Nuestros celulares no tenían señal y puesto que había animales salvajes, no podía uno bajarse a hacer ninguna reparación. Por fortuna llegamos sin mayor problema.
Al día siguiente fuimos a la entrada de la reserva a desayunar en el bonito restaurante con vista a un abrevadero adonde llegaron a beber un par de elefantes, unos impalas y en donde retozaba un trío de hipopótamos. En el estacionamiento nos sorprendió hallar estacionada una camioneta antigua.
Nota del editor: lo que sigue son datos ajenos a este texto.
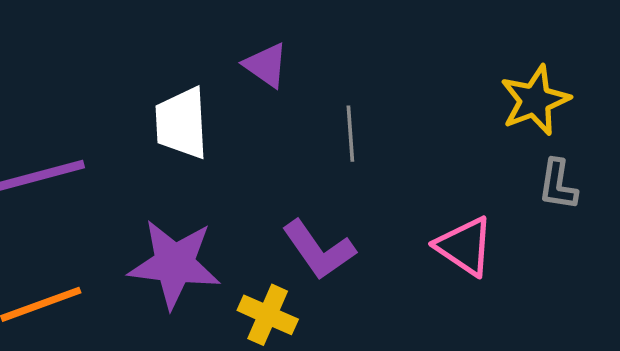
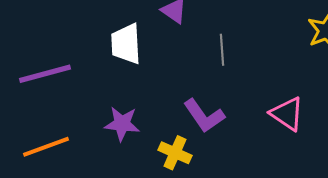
purple star: (174, 264) -> (122, 124), size x0.7

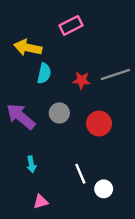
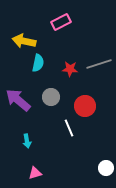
white line: (80, 174) -> (69, 128), moved
white circle: (104, 189) -> (106, 168), moved

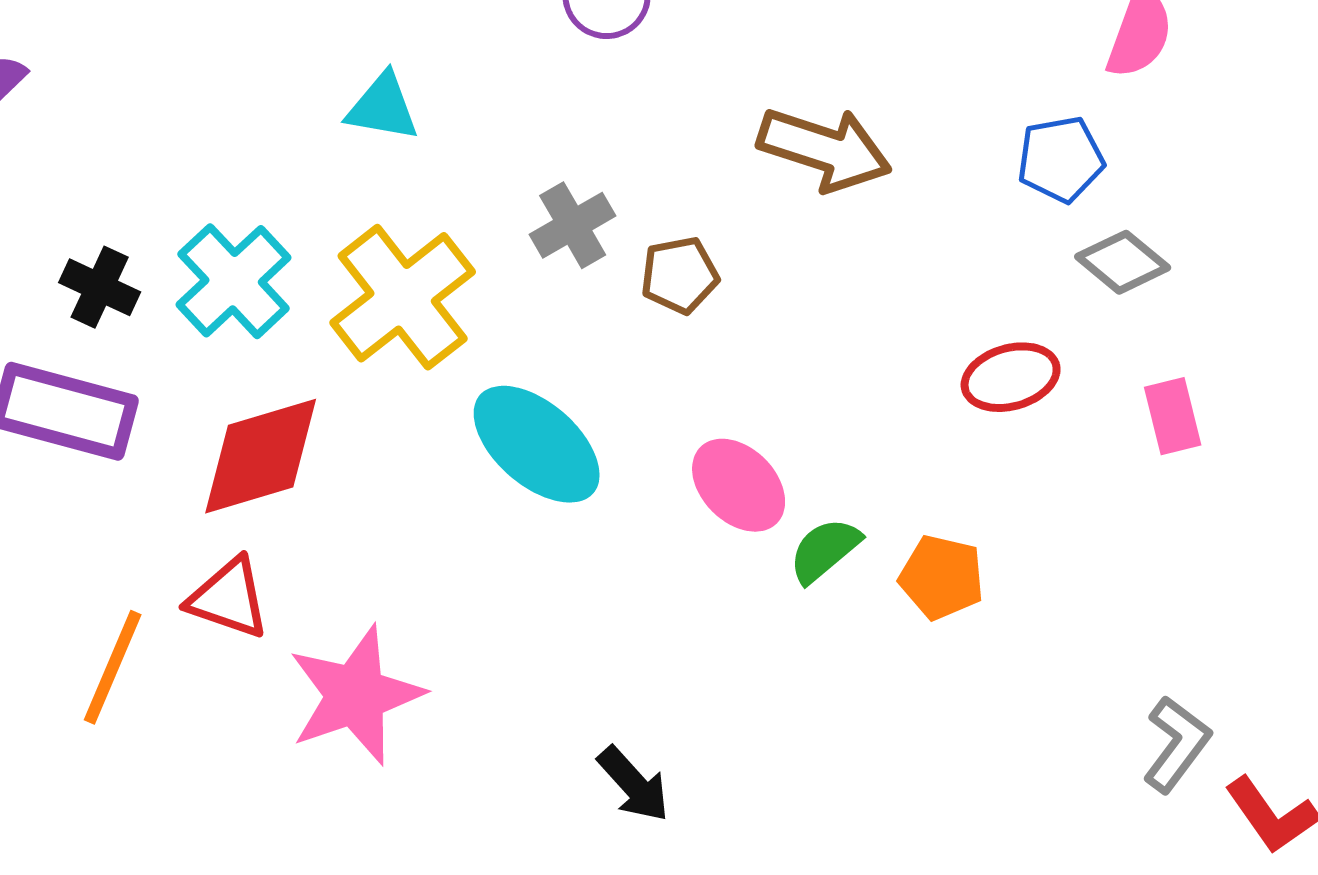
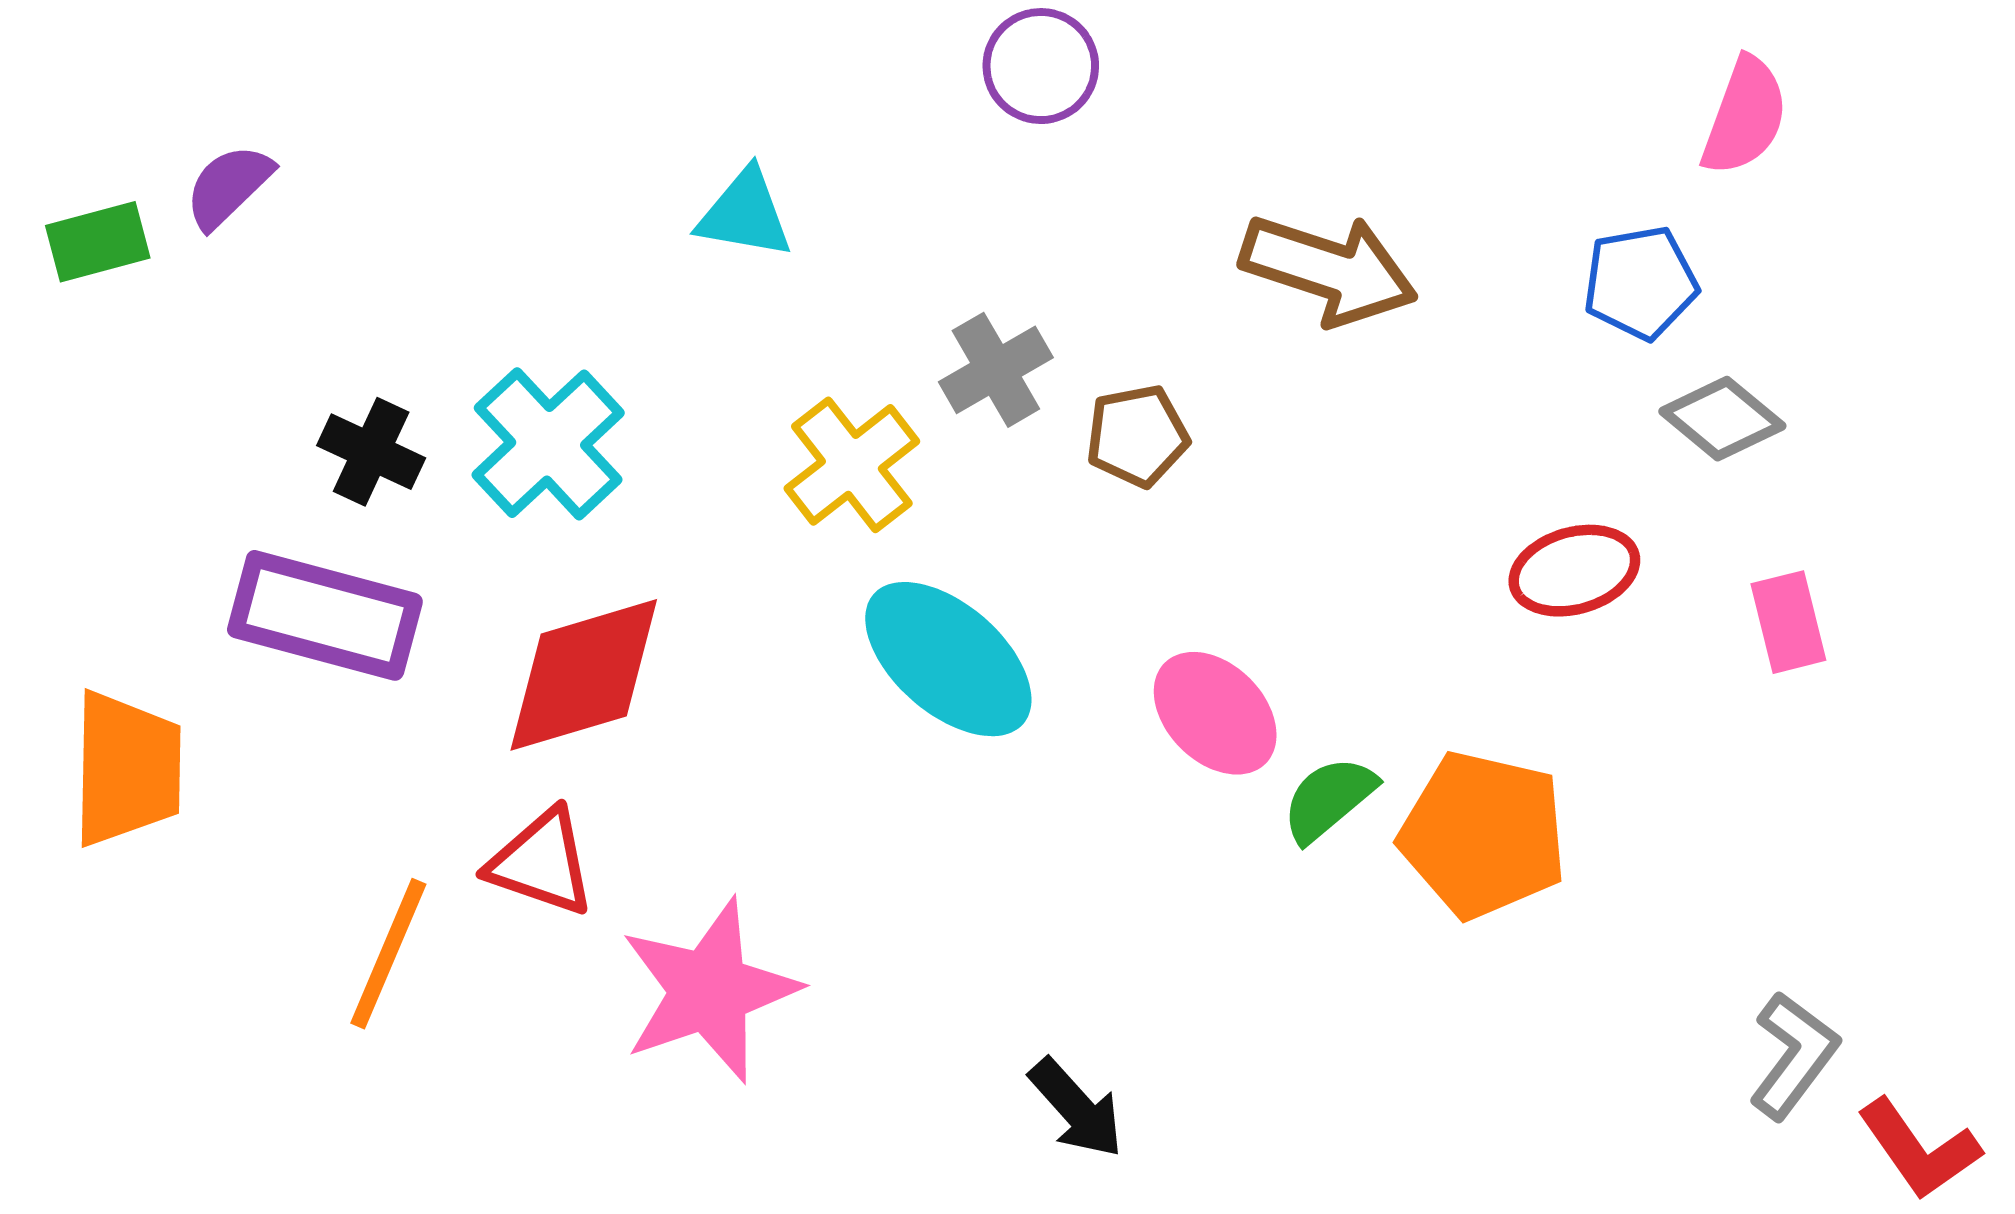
yellow cross: (403, 297) -> (852, 465), moved, size x0.7
orange pentagon: (942, 577) -> (1483, 835), size x1.5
-De quién será -inquirió Orlando, mi hijo.
-De seguro un par de muchachos aventureros. Nadie más puede tripular esto por los caminos de África -contesté.
-No, mai -añadió Miri, mi hija-, debe ser una mujer, ve las fotos de bebés en el tablero y su abanico.
-Pero vean qué interesante -abundó Gustavo-, en el costado de la camioneta pintaron el periplo. Comenzó en Berlín, siguió a Europa del Este, Asia Central, China, el Sudeste Asiático, Australia, nueva Zelanda, luego pasó a Estados Unidos, de allí bajó por Centroamérica, recorrió Sudamérica y de allí pasó a Cape Town.
-Y ahora está aquí. ¡Guau! Entramos al restaurante, nos sentamos, y al poco rato advertimos a una anciana enfrascada en su escritura en la mesa contigua. Llevaba su gorro con gogles de aviador antiguo.
-¡Ella es la dueña de la camioneta!
-exclamó Gustavo en voz baja. Sin más, fui a pararme delante de ella.
-¿Es usted la dueña de la camioneta antigua que está en el estacionamiento?
-Sí -respondió secamente y me miró sin sonreír.
-Sólo quería decirle que es usted una mujer muy valiente. Felicidades. Ni siquiera me contestó. Regresé a nuestra mesa desairada y cuando menos lo esperamos, se acercó.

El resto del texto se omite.